All of the records should be given back exactly and in full.

Saved data entries
^^^^^^^^
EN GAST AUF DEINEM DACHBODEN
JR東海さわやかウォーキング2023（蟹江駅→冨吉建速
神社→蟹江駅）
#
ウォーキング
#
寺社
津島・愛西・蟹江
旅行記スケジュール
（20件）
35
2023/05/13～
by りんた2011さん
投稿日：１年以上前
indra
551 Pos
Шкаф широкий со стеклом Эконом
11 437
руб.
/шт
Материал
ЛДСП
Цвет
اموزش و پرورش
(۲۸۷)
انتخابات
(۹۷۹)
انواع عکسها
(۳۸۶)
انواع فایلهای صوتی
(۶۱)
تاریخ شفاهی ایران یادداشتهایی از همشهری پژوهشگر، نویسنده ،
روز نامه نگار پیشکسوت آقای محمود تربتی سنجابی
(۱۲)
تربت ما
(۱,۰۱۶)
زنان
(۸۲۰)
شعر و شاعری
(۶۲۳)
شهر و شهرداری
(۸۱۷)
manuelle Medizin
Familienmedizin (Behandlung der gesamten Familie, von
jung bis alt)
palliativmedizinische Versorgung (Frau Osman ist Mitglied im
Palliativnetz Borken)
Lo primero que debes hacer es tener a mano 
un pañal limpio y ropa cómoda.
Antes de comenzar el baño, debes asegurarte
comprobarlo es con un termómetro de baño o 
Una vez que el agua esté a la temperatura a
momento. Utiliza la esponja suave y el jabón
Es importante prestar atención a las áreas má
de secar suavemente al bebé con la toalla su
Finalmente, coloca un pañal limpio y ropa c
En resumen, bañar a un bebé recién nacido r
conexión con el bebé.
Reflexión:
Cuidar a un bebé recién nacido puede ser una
^^^^^^^^
* Task solution
EN GAST AUF DEINEM DACHBODEN
JR東海さわやかウォーキング2023（蟹江駅→冨吉建速
神社→蟹江駅）
#
ウォーキング
#
寺社
津島・愛西・蟹江
旅行記スケジュール
（20件）
35
2023/05/13～
by りんた2011さん
投稿日：１年以上前
indra
551 Pos
Шкаф широкий со стеклом Эконом
11 437
руб.
/шт
Материал
ЛДСП
Цвет
اموزش و پرورش
(۲۸۷)
انتخابات
(۹۷۹)
انواع عکسها
(۳۸۶)
انواع فایلهای صوتی
(۶۱)
تاریخ شفاهی ایران یادداشتهایی از همشهری پژوهشگر، نویسنده ،
روز نامه نگار پیشکسوت آقای محمود تربتی سنجابی
(۱۲)
تربت ما
(۱,۰۱۶)
زنان
(۸۲۰)
شعر و شاعری
(۶۲۳)
شهر و شهرداری
(۸۱۷)
manuelle Medizin
Familienmedizin (Behandlung der gesamten Familie, von
jung bis alt)
palliativmedizinische Versorgung (Frau Osman ist Mitglied im
Palliativnetz Borken)
Lo primero que debes hacer es tener a mano 
un pañal limpio y ropa cómoda.
Antes de comenzar el baño, debes asegurarte
comprobarlo es con un termómetro de baño o 
Una vez que el agua esté a la temperatura a
momento. Utiliza la esponja suave y el jabón
Es importante prestar atención a las áreas má
de secar suavemente al bebé con la toalla su
Finalmente, coloca un pañal limpio y ropa c
En resumen, bañar a un bebé recién nacido r
conexión con el bebé.
Reflexión:
Cuidar a un bebé recién nacido puede ser una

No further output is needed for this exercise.